Mitten in Karlsfeld:Retter in der Not

Schön, das es so etwas noch gibt: Ein Busfahrer und sein Fahrdienstleiter von den Stadtwerken Dachau helfen einem elfjährigen Jungen, der sich in den falschen Bus verirrt hat, nach Hause

Kolumne von Christiane Bracht

Ein kleiner Junge, elf Jahre alt, sitzt in sich zusammengekauert im Bus. Den meisten dürfte das Kind nicht aufgefallen sein. Doch der Busfahrer sieht den Bub. Als er durch Karlsfeld fährt, bemerkt er, dass der Junge weint. Bei der nächsten Station am Hallenbad, geht er auf den Kleinen zu, fragt, was ihn bedrückt. Der Junge schluchzt, reagiert sehr verängstigt. Doch er sagt nichts. Der Mann nimmt ihn mit sich nach vorne zum Fahrersitz, gibt ihm zu verstehen, dass er hier bleiben soll. Er ruft den Fahrdienstleiter an, erzählt von dem Jungen und setzt seine Route fort. Als er zur Kirche Sankt Anna kommt, nimmt der Chef den Kleinen in Empfang. Auch er hat Schwierigkeiten, dem Kind ein Wort zu entlocken. Mehr als "710" ist aus dem Kleinen nicht herauszubekommen. Es wird klar, der Junge kann kein Deutsch. Außerdem saß er im falschen Bus - im 701er. Der Fahrdienstleiter ruft die Polizei zu Hilfe. Man überlegt gemeinsam, wie man die Eltern des Jungen finden kann.
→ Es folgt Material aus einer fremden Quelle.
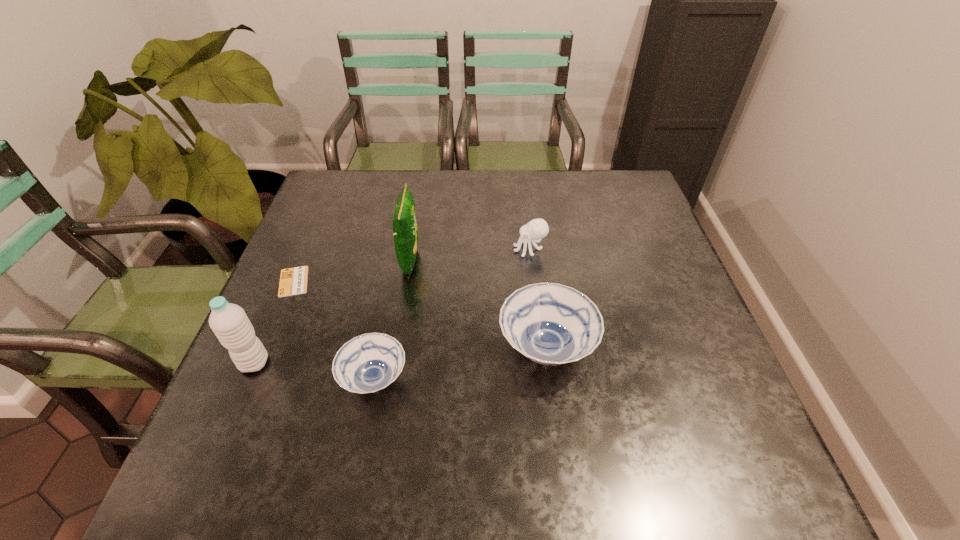 This screenshot has width=960, height=540. In order to click on vacant region located on the front of the shortest object in this screenshot , I will do `click(280, 313)`.

You are a GUI agent. You are given a task and a screenshot of the screen. Output one action in this format:
    pyautogui.click(x=<x>, y=<y>)
    Task: Click on the vacant space located 0.180m on the right of the water bottle
    The image size is (960, 540).
    Given the screenshot: What is the action you would take?
    pyautogui.click(x=355, y=363)

This screenshot has height=540, width=960. In order to click on vacant region located 0.400m on the front-facing side of the octopus in this screenshot , I will do (364, 249).

Identify the location of free spot located 0.320m on the front-facing side of the octopus. (394, 249).

Image resolution: width=960 pixels, height=540 pixels. I want to click on vacant space situated 0.400m on the front-facing side of the octopus, so click(364, 249).

You are a GUI agent. You are given a task and a screenshot of the screen. Output one action in this format:
    pyautogui.click(x=<x>, y=<y>)
    Task: Click on the object located in the near edge section of the desktop
    
    Given the screenshot: What is the action you would take?
    pyautogui.click(x=368, y=363)

Locate an element on the screen. The width and height of the screenshot is (960, 540). identity card present at the left edge is located at coordinates (293, 281).

Find the location of a particular element. This screenshot has height=540, width=960. water bottle at the left edge is located at coordinates (229, 322).

You are a GUI agent. You are given a task and a screenshot of the screen. Output one action in this format:
    pyautogui.click(x=<x>, y=<y>)
    Task: Click on the vacant space at the far edge of the desktop
    This screenshot has height=540, width=960.
    Given the screenshot: What is the action you would take?
    pyautogui.click(x=422, y=193)

In the image, there is a desktop. Where is `vacant space at the near edge`? vacant space at the near edge is located at coordinates (357, 404). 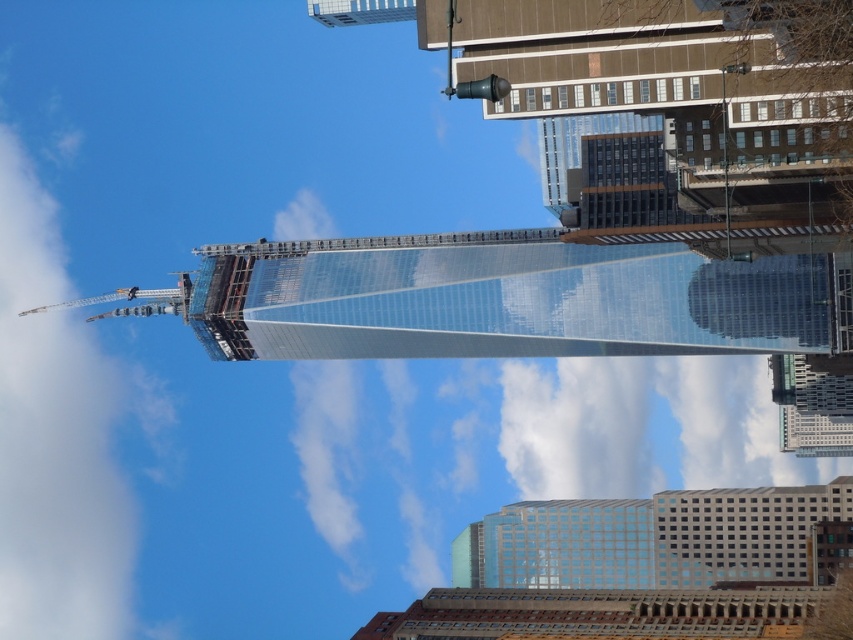 Question: Which of these objects is positioned closest to the white glass building at lower right?

Choices:
 (A) transparent glass building at right
 (B) metallic silver crane at upper left

Answer: (A)

Question: Which point is closer to the camera?

Choices:
 (A) (723, 332)
 (B) (788, 516)
 (C) (91, 298)

Answer: (B)

Question: Can you confirm if white glass building at lower right is positioned to the right of metallic silver crane at upper left?

Choices:
 (A) no
 (B) yes

Answer: (B)

Question: Which of the following is the farthest from the observer?

Choices:
 (A) (177, 285)
 (B) (813, 291)

Answer: (A)

Question: Does white glass building at lower right have a lesser width compared to metallic silver crane at upper left?

Choices:
 (A) no
 (B) yes

Answer: (B)

Question: Does transparent glass building at right have a larger size compared to metallic silver crane at upper left?

Choices:
 (A) no
 (B) yes

Answer: (A)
Schließlich kommt der 56-jährige Fahrdienstleiter von Busverkehr Südbayern auf die Idee, einfach die Route des 710er-Busses abzufahren und zu schauen, wann dem Buben etwas bekannt vorkommt. Und so lädt der Mann das verängstigte Kind in sein Auto und fährt los, die Polizei hinterher. Die Eskorte ist eine Weile unterwegs: Erst in der Rothschwaige, an der Haltestelle Reschenbachstraße bekommt der Junge große Augen. In einer Seitenstraße entdeckt er seine beiden Geschwister, die ihm sofort um den Hals fallen. Er strahlt. Der Fahrdienstleiter verabschiedet sich.

"Jeden Tag eine gute Tat", sagt er. "Das war doch selbverständlich." Für ihn ist es unbegreiflich, weshalb plötzlich die Zeitungen bei ihm Schlange stehen und diese Geschichte hören wollen. Ein Foto auch noch? Das kommt gar nicht in Frage, sagt er. "Wenn einer älteren Dame die Schlüssel herunterfallen, hebe ich sie auf, wenn jemandem schlecht wird oder ich einen Verletzten sehe, rufe ich den Notarzt. Das ist doch ganz normal." Jeden Tag passieren diese Dinge, das gehöre zu seinem Beruf, sagt 56-Jährige. "Tun kann man immer was." Gut, dass er mit seinem Auto jemanden nach Hause fährt, das war Premiere, gibt er zu. "Wir sind ja kein Taxiunternehmen."